今度は、売れてからの執筆生活についてお話ししましょう。
一般的に、本はよほど売れないと、まとまった金額になりません。なので、出版社も作家をホテルに缶詰にする余裕がなくなったという話をしました。ですが、一部のベストセラー作家は、自腹でホテル缶詰生活をエンジョイしているようです。それぞれお気に入りのホテルがあって、セカンドハウスのように使っているようです。鎌倉とか世田谷に自宅はあるのに、都心の便のいいホテルに滞在して、執筆、取材などをやっている人は多くいます。
こうなると、悲壮な缶詰と言うよりは、ホテルエンジョイ派とでも言う感じですね。実際に、何度か缶詰にされているうちに、「これ、いいなぁ」となって、なんとなくホテルに滞在するようになったのではないでしょうか。

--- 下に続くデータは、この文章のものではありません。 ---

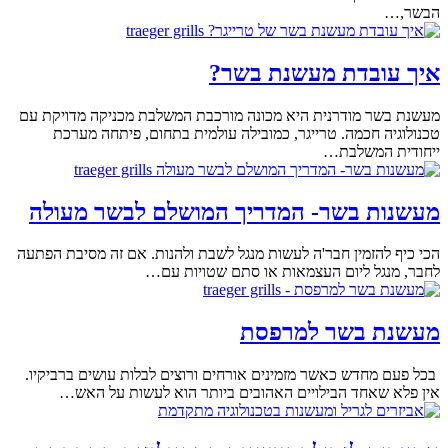
הבשר,…
איך עובדת מעשנת בשר?
מעשנת בשר מודרנית היא מכונה מורכבת המשלבת מכניקה מדויקת עם
טכנולוגיה חכמה. טרייגר, כמובילה עולמית בתחום, פיתחה מערכת
ייחודית המשלבת…
מעשנות בשר- המדריך המושלם לבשר מעולה
הכי כיף להזמין חבר'ה לעשות מנגל לשבת ולהנות. אם זה מסיבת הפתעה
לחבר, מנגל ליום העצמאות או סתם שטויות עם…
מעשנת בשר למרפסת
בכל פעם מחדש כאשר מזמינים אורחים ורוצים לבלות עושים ברביקיו.
אין פלא שאחד הבילויים האהובים ביותר הוא לעשות על האש…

僕は、編集者の方と親しくなったら、担当している有名作家の方が、どういうスタイルで本を書いているのか聞くようにしています。実名は出せませんが、大御所と言われる方たちは、20年前に最先端だったホテルに滞在することが多いようです。たとえば、プリンス系のホテル、ホテルオークラ、ホテルニューオータニ、帝国ホテルなど、由緒あるホテルが好きなようです。一方、若くて今売れている人たちは、ペニンシュラ、コンラッド、マンダリンなど、最近出来たホテルで執筆をしているようです。一泊何万もするので、いったいいくらになるんだろう?と余計な心配をしてしまいます。実際に、ある方に恐る恐る聞いてみたところ、その方は「知らない」とのことでした。
やっぱり、ベストセラー作家は、そんなことにこだわらないんですね(笑)。